The True Life Companies may still be a party in the long-running litigation involving the future of the Ahwatukee Lakes Golf Course, but a lawyer for the developer says his client is not “directing or participating the pending litigation.”
In a letter to AFN last week, Attorney David E. Shein said it is “factually inaccurate” to say either True Life or TTLC Ahwatukee Lakes Investors, a subsidiary, has any interest in the course even though it continues to be a party in the case, which comes up for argument May 22 before the Arizona Court of Appeals.
Although True Life appears as a named party in the case, as does course owner Wilson Gee’s Bixby Village Golf Course Inc., Shein said that after a Sept. 20 trustee sale by Gee, “the entire Ahwatukee Lakes Golf Course property was transferred to ALCR LLC.”
Gee held the sale after True Life failed to pay the approximate $8 million note it signed when it bought the course in 2015.
“Neither TTLC nor TTLC Ahwatukee hold any direct or indirect ownership or management interests in ALCR and neither TTLC nor TTLC Ahwatukee hold any direct or indirect ownership of management interests in the Ahwatukee Lakes Golf Course Property,” he wrote, adding:
“As an additional matter, neither TTLC nor TTLC Ahwatukee are directing the pending litigation or hold any direct or contingent interest in the outcome of the pending litigation.”
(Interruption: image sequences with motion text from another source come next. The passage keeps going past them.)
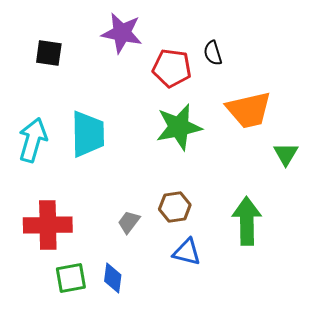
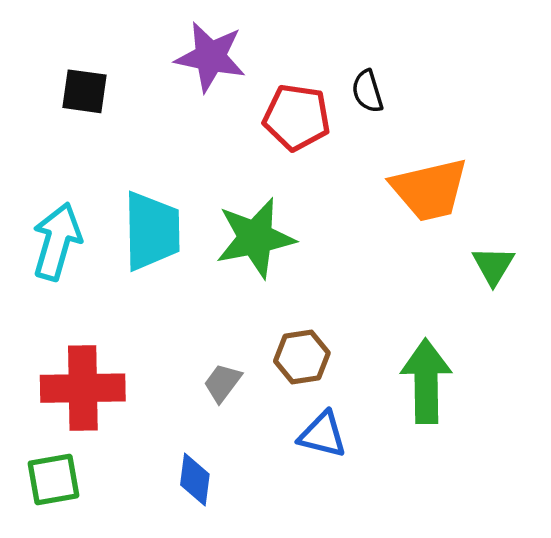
green star: (179, 127) -> (255, 238), moved
green square: (71, 278) -> (53, 479), moved

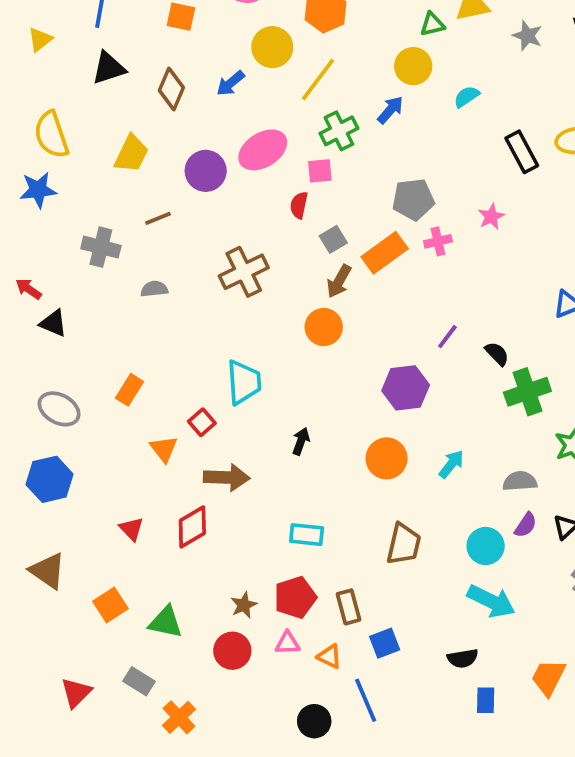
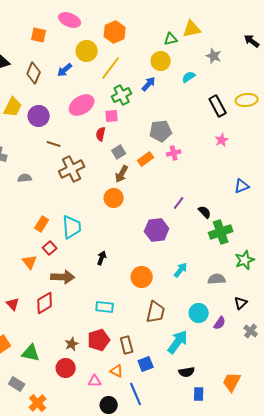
gray star: (527, 36) -> (214, 56), moved
purple circle: (206, 171) -> (39, 116), moved
pink star: (491, 217) -> (222, 140), moved
brown line: (158, 218) -> (54, 144), moved, turned 40
orange rectangle: (385, 253) -> (146, 159), size x0.7
orange rectangle: (129, 390) -> (42, 224), moved
orange circle: (387, 458) -> (142, 277), moved
purple semicircle: (526, 525) -> (220, 323), moved
cyan arrow: (491, 601) -> (178, 342), moved, turned -80
pink triangle: (288, 643) -> (95, 381), moved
Arizona Corporation Commission records show that ALCR filed as a limited liability corporation last August and that it lists four companies as owners, including Ahwatukee Golf Properties, LLC and Nectar Investment LLC as managers and Hiro Investment LLC and Kwang Co. LLC as other members.
All four of those companies list their address as Pasadena, California, although Ahwatukee Golf Properties also listed a Phoenix address when it filed with the Corporation Commission in 2016.
Shein’s letter apparently means that responsibility for the outcome of the lawsuit by Lakes residents Eileen Breslin and Linda Swain will fall directly or indirectly to Gee — who has repeatedly told AFN the 101-acre site will never be a golf course again.
The Arizona Court of Appeals on May 22 will hear oral arguments on Superior Court Judge John Hannah’s January 2018 ruling that the covenants, conditions and restrictions governing the site allow for it to be used only as a golf course.
Swain and Breslin want the owners to restore the 18-hole executive course, which was closed by Gee in 2013 after he said it was no longer profitable.
True Life bought it in the hopes of creating an “agrihood” with about 270 single and two-family homes, a five-acre farm, a new school for Desert Garden Montessori and other amenities.
But it failed to get enough of the 5,600 Lakes homeowners to agree to change the CC&Rs that would have allowed that to happen.
Expert witnesses during a non-jury trial in fall 2017 before Hannah differed on the cost of the course’s restoration. Swain’s and Breslin’s experts said it would cost about $6 million and True Life’s experts said it would cost more than twice that amount.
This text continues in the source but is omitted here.